- Opening Delimiter -
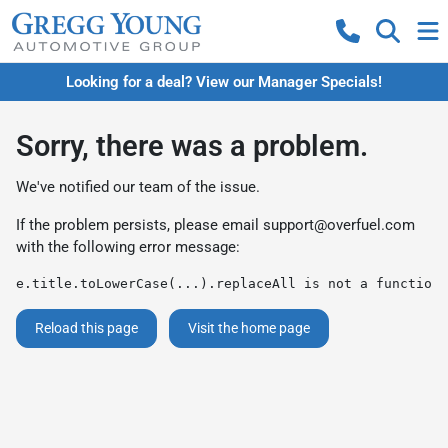
Looking for a deal? View our Manager Specials!
Sorry, there was a problem.
We've notified our team of the issue.
If the problem persists, please email
support@overfuel.com
with the following error message:
e.title.toLowerCase(...).replaceAll is not a function
Reload this page
Visit the home page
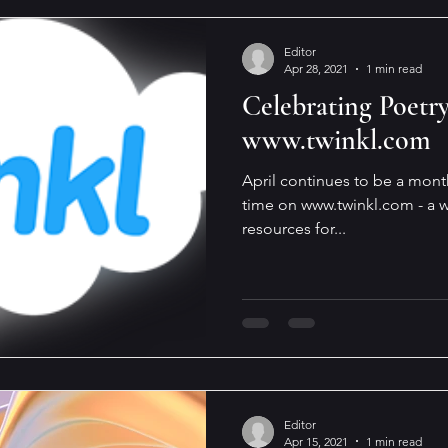
Editor
Apr 28, 2021
1 min read
Celebrating Poetr
www.twinkl.com
April continues to be a mont
time on www.twinkl.com - a w
resources for...
Editor
Apr 15, 2021
1 min read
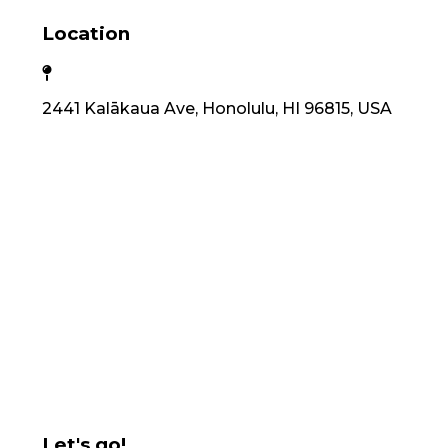
Location
2441 Kalākaua Ave, Honolulu, HI 96815, USA
Let's go!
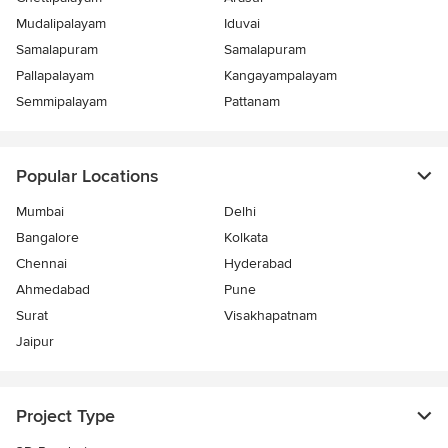
Mudalipalayam
Iduvai
Samalapuram
Samalapuram
Pallapalayam
Kangayampalayam
Semmipalayam
Pattanam
Popular Locations
Mumbai
Delhi
Bangalore
Kolkata
Chennai
Hyderabad
Ahmedabad
Pune
Surat
Visakhapatnam
Jaipur
Project Type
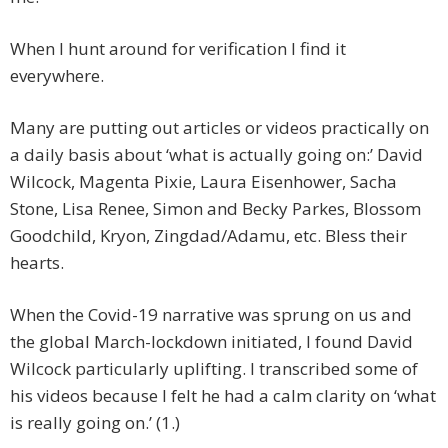
When I hunt around for verification I find it
everywhere.
Many are putting out articles or videos practically on
a daily basis about ‘what is actually going on:’ David
Wilcock, Magenta Pixie, Laura Eisenhower, Sacha
Stone, Lisa Renee, Simon and Becky Parkes, Blossom
Goodchild, Kryon, Zingdad/Adamu, etc. Bless their
hearts.
When the Covid-19 narrative was sprung on us and
the global March-lockdown initiated, I found David
Wilcock particularly uplifting. I transcribed some of
his videos because I felt he had a calm clarity on ‘what
is really going on.’ (1.)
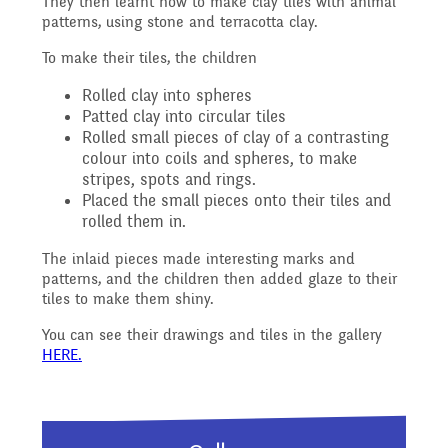
They then learnt how to make clay tiles with animal
Reading Resources
Previous GB Minutes
Safeguarding
patterns, using stone and terracotta clay.
Writing and Phonics
Attendance &
To make their tiles, the children
Internet Safety
General Safety and
Rolled clay into spheres
Punctuality
Geography
Patted clay into circular tiles
Rolled small pieces of clay of a contrasting
Security
colour into coils and spheres, to make
Keeping Safe - NSPCC
stripes, spots and rings.
Food and Drink in School
History
Placed the small pieces onto their tiles and
Resources
rolled them in.
School Sports Funding
The inlaid pieces made interesting marks and
Pupil Welfare
Mathematics
patterns, and the children then added glaze to their
Learning Behaviours
tiles to make them shiny.
Special Educational
You can see their drawings and tiles in the gallery
Assemblies & Special
Needs and Disability -
Music
HERE.
Celebrations
Our Intent and
PSHE - Personal, Social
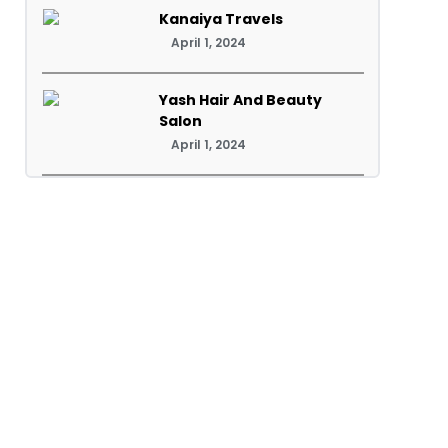
Kanaiya Travels
April 1, 2024
Yash Hair And Beauty
Salon
April 1, 2024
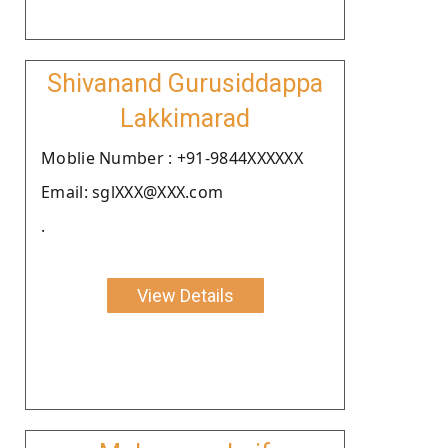
Shivanand Gurusiddappa
Lakkimarad
Moblie Number : +91-9844XXXXXX
Email: sglXXX@XXX.com
.
View Details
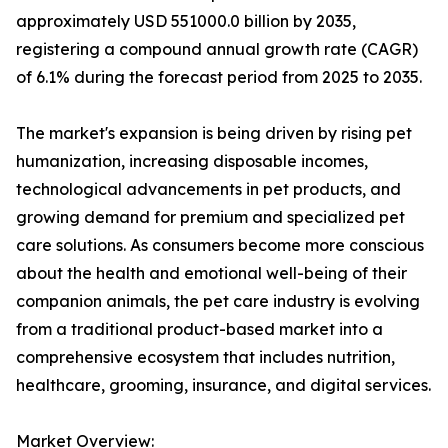
approximately USD 551000.0 billion by 2035,
registering a compound annual growth rate (CAGR)
of 6.1% during the forecast period from 2025 to 2035.
The market's expansion is being driven by rising pet
humanization, increasing disposable incomes,
technological advancements in pet products, and
growing demand for premium and specialized pet
care solutions. As consumers become more conscious
about the health and emotional well-being of their
companion animals, the pet care industry is evolving
from a traditional product-based market into a
comprehensive ecosystem that includes nutrition,
healthcare, grooming, insurance, and digital services.
Market Overview:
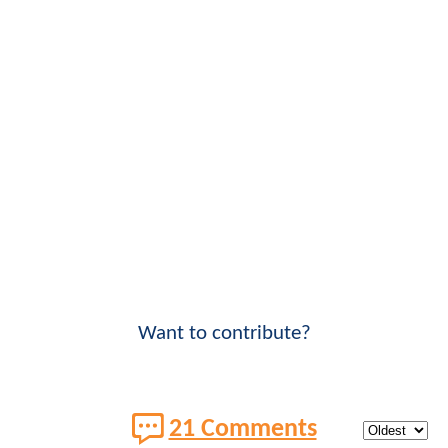
Want to contribute?
21 Comments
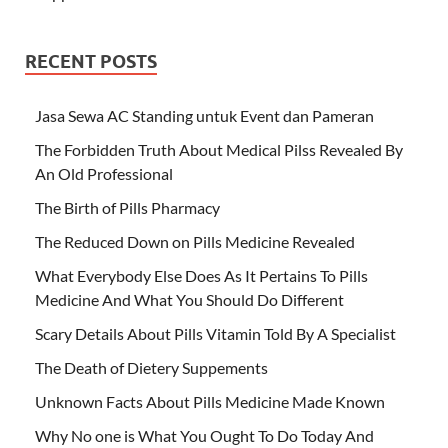
RECENT POSTS
Jasa Sewa AC Standing untuk Event dan Pameran
The Forbidden Truth About Medical Pilss Revealed By
An Old Professional
The Birth of Pills Pharmacy
The Reduced Down on Pills Medicine Revealed
What Everybody Else Does As It Pertains To Pills
Medicine And What You Should Do Different
Scary Details About Pills Vitamin Told By A Specialist
The Death of Dietery Suppements
Unknown Facts About Pills Medicine Made Known
Why No one is What You Ought To Do Today And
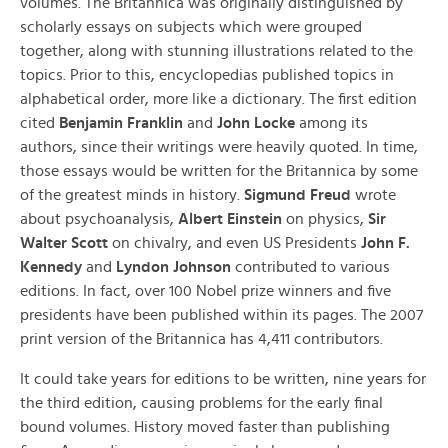
volumes. The Britannica was originally distinguished by
scholarly essays on subjects which were grouped
together, along with stunning illustrations related to the
topics. Prior to this, encyclopedias published topics in
alphabetical order, more like a dictionary. The first edition
cited
Benjamin Franklin
and
John Locke
among its
authors, since their writings were heavily quoted. In time,
those essays would be written for the Britannica by some
of the greatest minds in history.
Sigmund Freud
wrote
about psychoanalysis,
Albert Einstein
on physics,
Sir
Walter Scott
on chivalry, and even US Presidents
John F.
Kennedy
and
Lyndon Johnson
contributed to various
editions. In fact, over 100 Nobel prize winners and five
presidents have been published within its pages. The 2007
print version of the Britannica has 4,411 contributors.
It could take years for editions to be written, nine years for
the third edition, causing problems for the early final
bound volumes. History moved faster than publishing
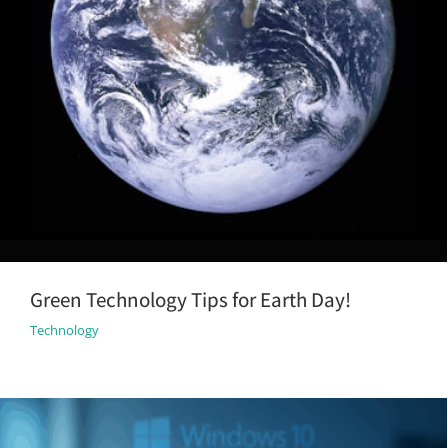
Green Technology Tips for Earth Day!
Technology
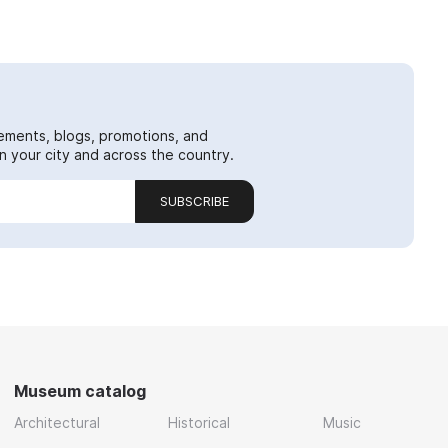
ements, blogs, promotions, and
 your city and across the country.
SUBSCRIBE
Museum catalog
Architectural
Historical
Music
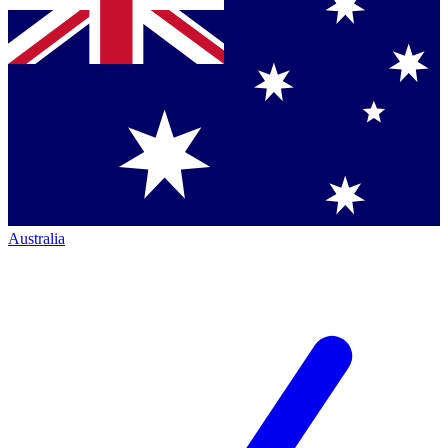
Australia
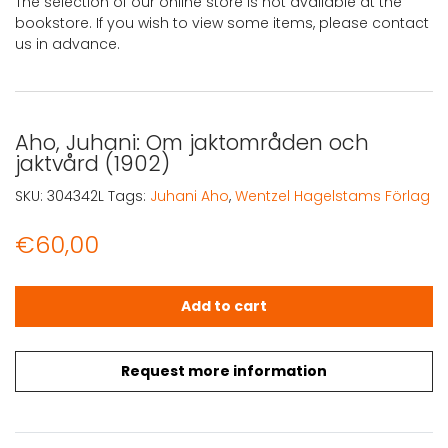
The selection of our online store is not available at the
bookstore. If you wish to view some items, please contact
us in advance.
Aho, Juhani: Om jaktområden och
jaktvård (1902)
SKU:
304342L
Tags:
Juhani Aho
,
Wentzel Hagelstams Förlag
€
60,00
Aho, Juhani: Om jaktområden och jaktvård (1902) quant
Add to cart
Request more information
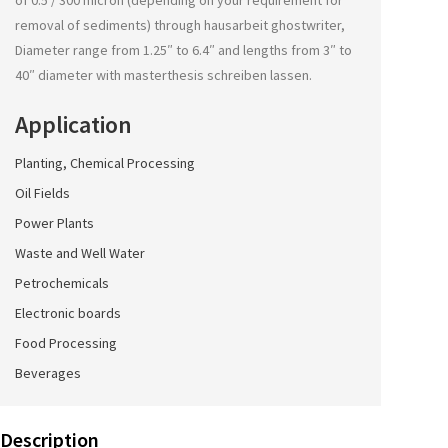
of 0.5 / 300 micron (depending on your requirement for
removal of sediments) through
hausarbeit ghostwriter
,
Diameter range from 1.25″ to 6.4″ and lengths from 3″ to
40″ diameter with
masterthesis schreiben lassen
.
Application
Planting, Chemical Processing
Oil Fields
Power Plants
Waste and Well Water
Petrochemicals
Electronic boards
Food Processing
Beverages
Description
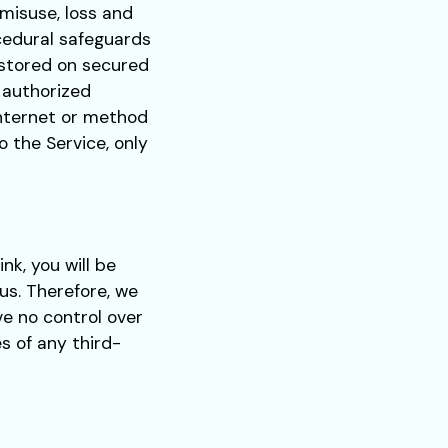
misuse, loss and
cedural safeguards
e stored on secured
 authorized
Internet or method
o the Service, only
ink, you will be
us. Therefore, we
ve no control over
s of any third-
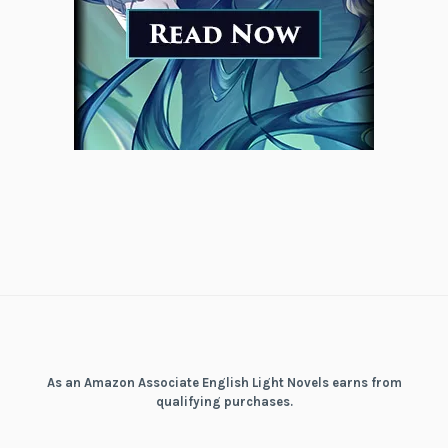
As an Amazon Associate English Light Novels earns from
qualifying purchases.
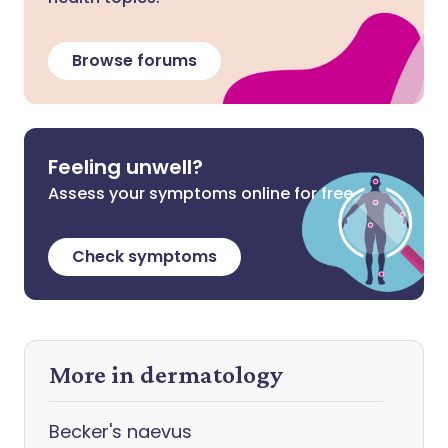
Browse forums
Feeling unwell?
Assess your symptoms online for free
Check symptoms
More in dermatology
Becker's naevus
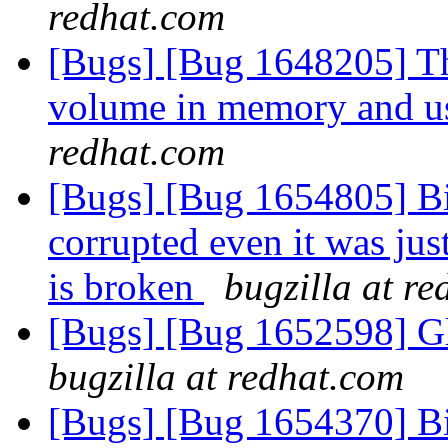
redhat.com
[Bugs] [Bug 1648205] Thi
volume in memory and us
redhat.com
[Bugs] [Bug 1654805] Bitr
corrupted even it was jus
is broken
bugzilla at r
[Bugs] [Bug 1652598] Glu
bugzilla at redhat.com
[Bugs] [Bug 1654370] Bitr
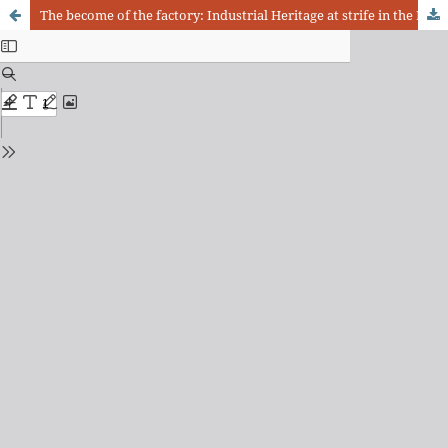
The become of the factory: Industrial Heritage at strife in the East Zone of São Paulo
- Closing Delimiter -
In the listing above, find each line with the word "their" and copy it out.

Goodchild, Kryon, Zingdad/Adamu, etc. Bless their
To make their tiles, the children
Placed the small pieces onto their tiles and
patterns, and the children then added glaze to their
You can see their drawings and tiles in the gallery
about the health and emotional well-being of their
authors, since their writings were heavily quoted. In time,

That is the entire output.